Soundgarden, “Limo Wreck” (live), in https://www.youtube.com/watch?v=vrnxtk-zP0k
Na alta roda dos figurões e dos seus satélites, os aspirantes que, todavia, não passam de figurantes, vive-se numa imersão de fingimentos. As bocas críticas – os visados diriam: as bocas maledicentes – terçam enredos conspirativos que deixam os mandantes emaranhados numa teia de confirmações. Invertido o ónus da prova, são condenados pela suspeição até prova em contrário. Casos há em que a má formação que serve de aval às críticas contundentes tem o lastro prévio de condenações em tribunal. Todavia, haveria de nascer o dia da sua homenagem.
Na alta roda montada a preceito, vozes que foram outrora ouvidas em acerbadas críticas ao homenageado sobem a palco e escrevem os capítulos de uma hagiografia. Desce a cortina sobre o passado, esquecem-se as palavras críticas, cauterizadas por cicatrizes a preceito, e eleva-se o homenageado à condição beata.
Até para fingir é preciso saber fingir. Num palimpsesto de fingimentos, um em cima do outro e o último só à espera da melhor circunstância para ser desmentido no opúsculo de um fingimento neófito. Ou a memória tem curto pavio, ou a cerviz das pessoas dobra com flexibilidade réptil. E as pessoas, as mesmas que do homenageado diziam o que Maomé não diz do toucinho, comparecem em peso à cerimónia e com genuflexões alimentam a entronização da personagem soez e canhestra que deles próprios terá, em determinada ocasião, emitido juízos em desabono.
Este é um intempestivo exercício de lavagem coletiva da memória. Como se um milagre súbito tivesse concorrido para a revisão da memória dada e as pessoas rendessem homenagem encomiástica a quem foram seus diletos críticos. O fingimento que medra dentro de um fingimento deixa tudo imerso numa confusa nebulosa, não se desse o caso de o fingimento ser o manual de instruções com mais saída no mercado. Ou então, um fingimento por dentro de um fingimento deixa de ser fingimento.
A hagiografia esgotou-se no dia do cerimonial. No dia seguinte, vingando a desmemória seletiva, já ninguém evoca a hagiografia. Provavelmente, nem o hagiografado, diligente praticante da hipocrisia vertida na sequência interminável de fingimentos que se acumulam num fingimento de proporções bíblicas. O homem situado ao nível dos anjos pactuou com a encenação, num delírio coletivo que só encontra explicação pela atração vertiginosa das pessoas pela continuidade dos fingimentos.

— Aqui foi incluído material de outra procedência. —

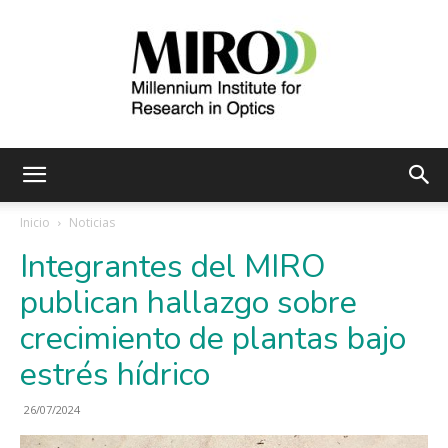
Instituto
Inicio
Noticias
Integrantes del MIRO
Milenio
publican hallazgo sobre
crecimiento de plantas bajo
estrés hídrico
de
26/07/2024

O dia seguinte foi um dia normal. As bocas voltaram às falas verrinosas. O homenageado não é um santo e a hagiografia da véspera foi apressada e sem significado. Ficou confirmado o estado da humanidade, sentada num imenso palco que aloja múltiplos fingimentos. Talvez estas vidas sejam uma metáfora do complexo teatro em curso. E valha a pena mudar o significado de hipocrisia.